The Senate is not much better. First, if the founders thought small-state, large-state issues were difficult to bridge in 1787, could they have anticipated the effect of westward expansion and the failure to populate the many states made from the territories there. One can lament the raising of this point because it touches on a great sensitivity—red state conservatism has depended on western state power with Wyoming, the Dakotas, Montana, and Alaska. However, blue state liberalism also depends on small-state power in the East with New Hampshire, Rhode Island, Delaware, Vermont, and Maine. After decades of policy favoring the coasts and disfavoring the exploitation of the interior, these are issues worth considering.
In any event, the Senate—faithful to its Latin root senex, meaning old—is host to many people who are very long in the tooth. Who can watch the Senate minority leader “freeze” in geriatric cognitive weakness another time and say there is nothing to consider here from a fundamental law point of view?

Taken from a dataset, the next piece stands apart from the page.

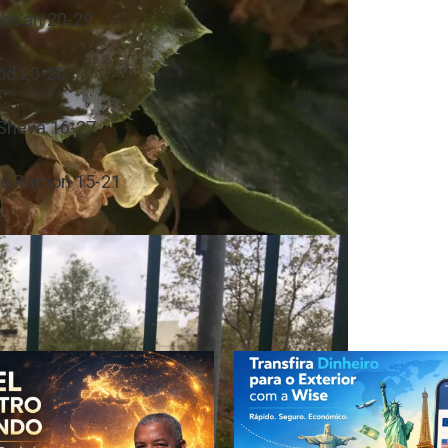
She’an 20-29
od 20-26
Sheva 16-27
pe Ramon 15-21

On the scope of the legislative power, how does one address the unlimited elasticity of the commerce clause and the taxing power other than through a convention? Perhaps a convention can do nothing to cure such things. Or maybe it could produce a compromise rescuing some portion of federalism. Anything would be superior to essays pointing wistfully but futilely to the 9th and 10th Amendments.
There can of course be no assurance that a convention of states would not be a disaster. That, however, is unlikely, and therefore, considering the dysfunction both Newman and I agree exists, it is a gamble well worth taking. The likely downside is nothing happens at all: a convention fails to produce anything ratifiable. Even in that downside there is an upside: at least these things will have been considered in a context separate and apart from our day-to-day incompetent political discourse.
As I said in my original essay, a successful convention would involve compromises. That is how agreements among discordant parties work. You hold your nose and accept things that you do not want for the practical reason that an unsatisfactory agreement is better than having your rights and duties established by accident and force.
This brings us back to the whistling November wind and the lawyering in the hold of the Mayflower. The acts done there multiplied in the New World. The making of civil bodies politic was repeated again and again in America, and that is the true heritage of which the Constitution is merely one example, however great and venerable an example it is. That tradition of consent and self-government includes a lot of high moments, from the Fundamental Orders of Connecticut to refusal to comply with Governor Andros’s revocation of the charters of the Dominion of New England leading to Andros’s arrest. It includes the Lee Resolution, the subsequent rationalization in the Declaration of Independence, and the particularization in the Articles and then the Constitution of 1787.
This is the sacred American heritage of consent. As it was for our separatist Pilgrims forefathers, it is, in a certain way, a religious calling. To neglect it, especially out of fear, is for lack of a better word un-American, and even impious, because it is, after all, a God-given right.